== Listed records ==
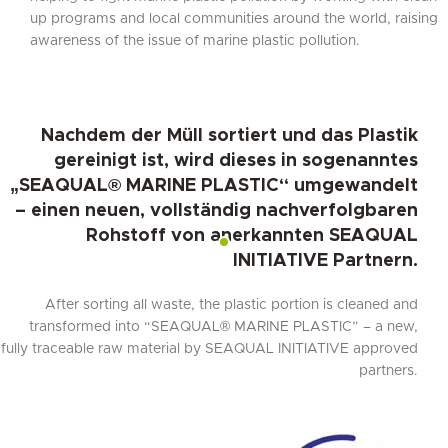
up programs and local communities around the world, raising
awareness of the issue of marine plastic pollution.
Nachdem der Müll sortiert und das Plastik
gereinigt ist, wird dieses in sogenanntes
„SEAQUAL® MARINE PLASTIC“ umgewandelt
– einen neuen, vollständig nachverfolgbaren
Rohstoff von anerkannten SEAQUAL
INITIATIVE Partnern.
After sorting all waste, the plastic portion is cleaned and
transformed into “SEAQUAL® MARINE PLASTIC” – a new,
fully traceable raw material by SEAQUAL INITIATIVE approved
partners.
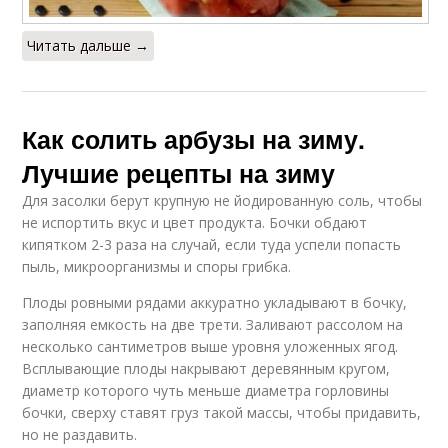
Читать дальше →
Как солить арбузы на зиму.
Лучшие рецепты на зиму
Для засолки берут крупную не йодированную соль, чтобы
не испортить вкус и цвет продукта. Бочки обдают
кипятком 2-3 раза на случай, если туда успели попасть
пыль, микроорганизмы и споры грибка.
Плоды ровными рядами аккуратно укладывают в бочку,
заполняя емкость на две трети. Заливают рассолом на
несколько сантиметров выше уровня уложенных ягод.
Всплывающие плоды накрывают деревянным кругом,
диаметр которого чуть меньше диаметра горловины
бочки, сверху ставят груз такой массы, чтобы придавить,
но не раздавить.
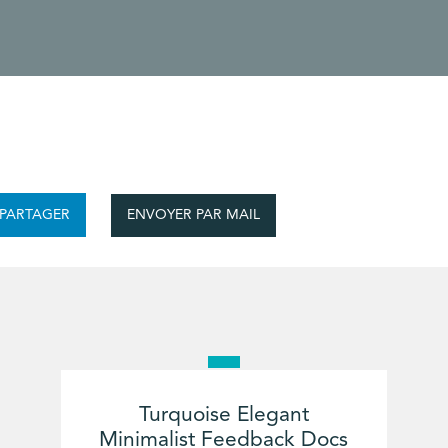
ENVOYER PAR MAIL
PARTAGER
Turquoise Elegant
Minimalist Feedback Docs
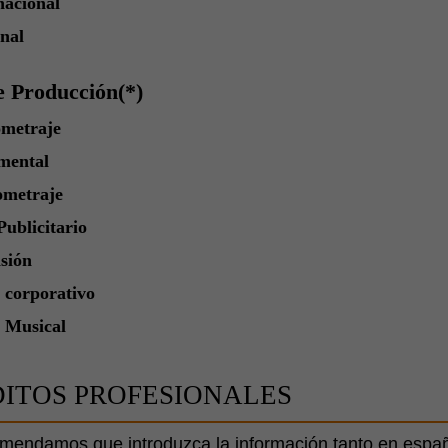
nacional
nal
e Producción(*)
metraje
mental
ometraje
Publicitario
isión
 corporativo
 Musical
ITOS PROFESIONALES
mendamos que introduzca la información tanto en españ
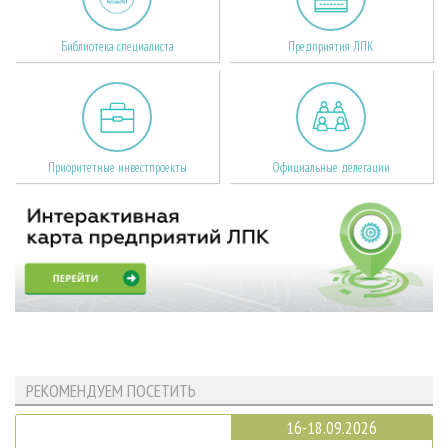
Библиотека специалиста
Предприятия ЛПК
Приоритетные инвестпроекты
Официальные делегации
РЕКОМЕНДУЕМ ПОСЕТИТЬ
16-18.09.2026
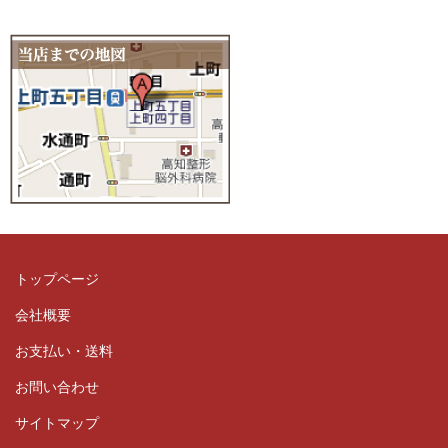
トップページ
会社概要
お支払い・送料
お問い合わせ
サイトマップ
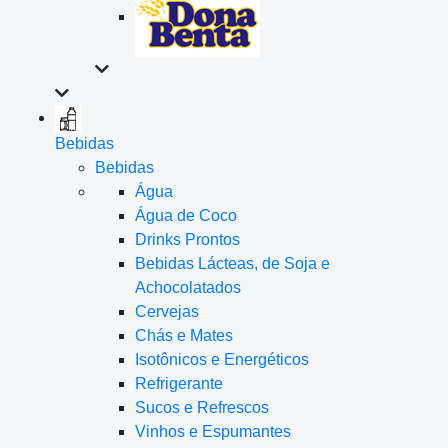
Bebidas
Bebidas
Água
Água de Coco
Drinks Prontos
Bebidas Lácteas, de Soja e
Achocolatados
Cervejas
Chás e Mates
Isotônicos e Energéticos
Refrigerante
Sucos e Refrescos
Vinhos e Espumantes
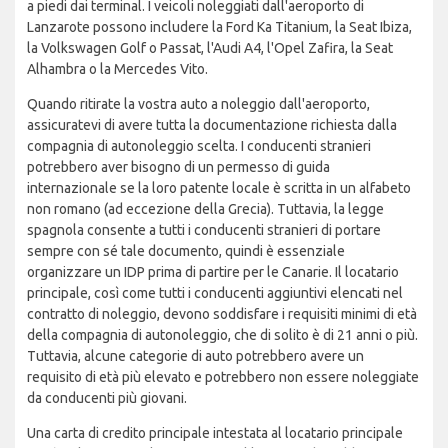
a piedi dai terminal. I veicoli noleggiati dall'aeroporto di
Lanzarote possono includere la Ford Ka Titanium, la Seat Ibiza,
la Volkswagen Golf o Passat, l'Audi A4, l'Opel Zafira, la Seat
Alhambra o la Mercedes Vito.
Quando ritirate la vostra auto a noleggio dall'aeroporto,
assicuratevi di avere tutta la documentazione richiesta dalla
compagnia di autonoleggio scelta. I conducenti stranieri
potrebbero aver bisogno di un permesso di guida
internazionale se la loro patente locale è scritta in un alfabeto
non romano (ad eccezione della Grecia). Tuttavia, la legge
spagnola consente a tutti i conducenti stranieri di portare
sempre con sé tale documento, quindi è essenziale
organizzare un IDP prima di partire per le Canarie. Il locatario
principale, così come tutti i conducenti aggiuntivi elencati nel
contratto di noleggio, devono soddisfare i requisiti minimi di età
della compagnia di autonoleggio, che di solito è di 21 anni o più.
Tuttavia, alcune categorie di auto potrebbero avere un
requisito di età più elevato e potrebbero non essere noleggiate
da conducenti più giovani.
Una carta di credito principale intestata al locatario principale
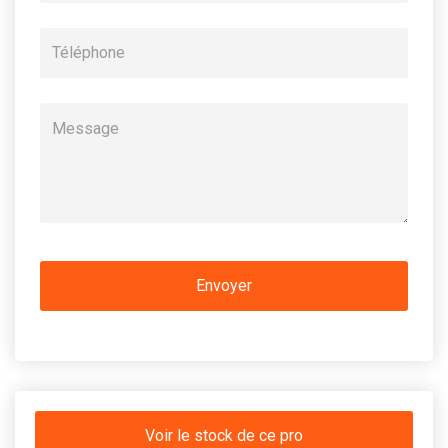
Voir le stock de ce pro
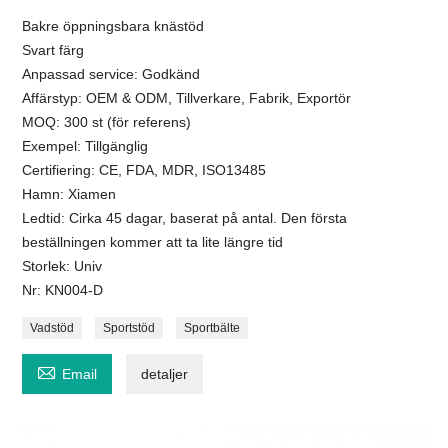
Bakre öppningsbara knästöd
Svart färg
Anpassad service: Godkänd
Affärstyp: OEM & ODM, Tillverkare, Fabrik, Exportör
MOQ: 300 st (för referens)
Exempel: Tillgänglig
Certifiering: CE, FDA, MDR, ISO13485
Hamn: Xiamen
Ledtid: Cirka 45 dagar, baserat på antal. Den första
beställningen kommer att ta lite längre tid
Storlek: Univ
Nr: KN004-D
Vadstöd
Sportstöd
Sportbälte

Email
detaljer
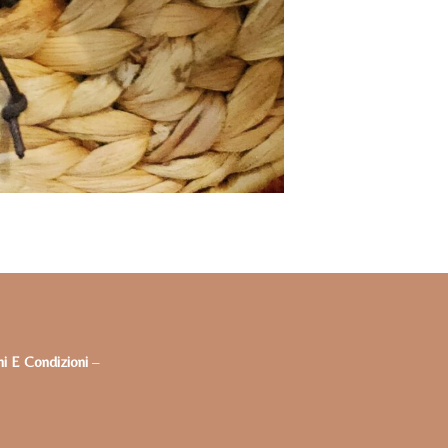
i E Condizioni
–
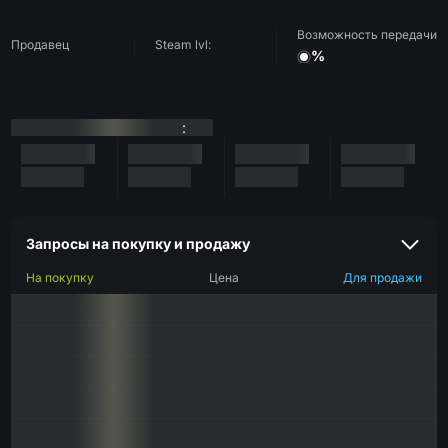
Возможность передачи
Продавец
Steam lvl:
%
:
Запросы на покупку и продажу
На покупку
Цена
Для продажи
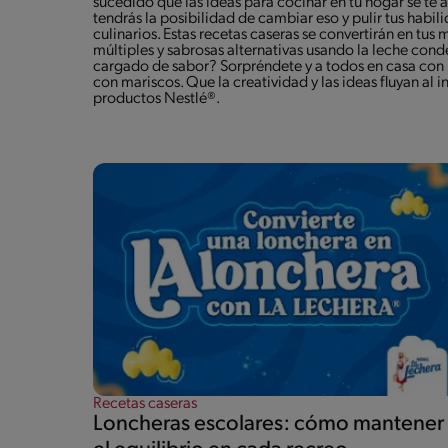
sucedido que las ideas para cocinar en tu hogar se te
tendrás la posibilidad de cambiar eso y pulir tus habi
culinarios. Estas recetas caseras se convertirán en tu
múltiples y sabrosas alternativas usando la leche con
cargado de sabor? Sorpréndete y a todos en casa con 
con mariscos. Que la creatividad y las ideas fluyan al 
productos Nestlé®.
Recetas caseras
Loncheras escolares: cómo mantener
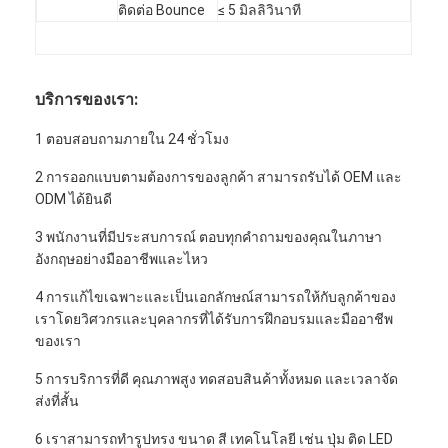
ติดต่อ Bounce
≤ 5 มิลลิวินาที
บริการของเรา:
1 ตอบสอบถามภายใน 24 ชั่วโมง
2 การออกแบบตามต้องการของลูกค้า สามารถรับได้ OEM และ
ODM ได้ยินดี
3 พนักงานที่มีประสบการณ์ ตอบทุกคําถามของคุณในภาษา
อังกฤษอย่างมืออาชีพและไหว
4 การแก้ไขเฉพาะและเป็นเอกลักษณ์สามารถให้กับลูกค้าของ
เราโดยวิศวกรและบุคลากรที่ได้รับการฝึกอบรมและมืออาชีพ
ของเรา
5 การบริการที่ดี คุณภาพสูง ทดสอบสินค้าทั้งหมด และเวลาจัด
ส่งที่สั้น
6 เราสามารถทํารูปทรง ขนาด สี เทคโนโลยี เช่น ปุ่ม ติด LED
===
== Listed records ==
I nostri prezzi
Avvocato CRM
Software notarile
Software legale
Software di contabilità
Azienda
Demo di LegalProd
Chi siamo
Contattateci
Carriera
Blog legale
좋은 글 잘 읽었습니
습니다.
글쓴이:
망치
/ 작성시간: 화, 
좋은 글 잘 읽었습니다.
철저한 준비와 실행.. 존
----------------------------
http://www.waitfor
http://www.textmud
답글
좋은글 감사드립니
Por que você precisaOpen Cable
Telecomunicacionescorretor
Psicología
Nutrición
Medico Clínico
===
Action item
Look above for the line with "좋은 글 잘 읽었습니다." and the line with "Medico Clínico", and reproduce exactly those two lines plus every line between, nothing more.

Answer below
좋은 글 잘 읽었습니다.
철저한 준비와 실행.. 존
----------------------------
http://www.waitfor
http://www.textmud
답글
좋은글 감사드립니
Por que você precisaOpen Cable
Telecomunicacionescorretor
Psicología
Nutrición
Medico Clínico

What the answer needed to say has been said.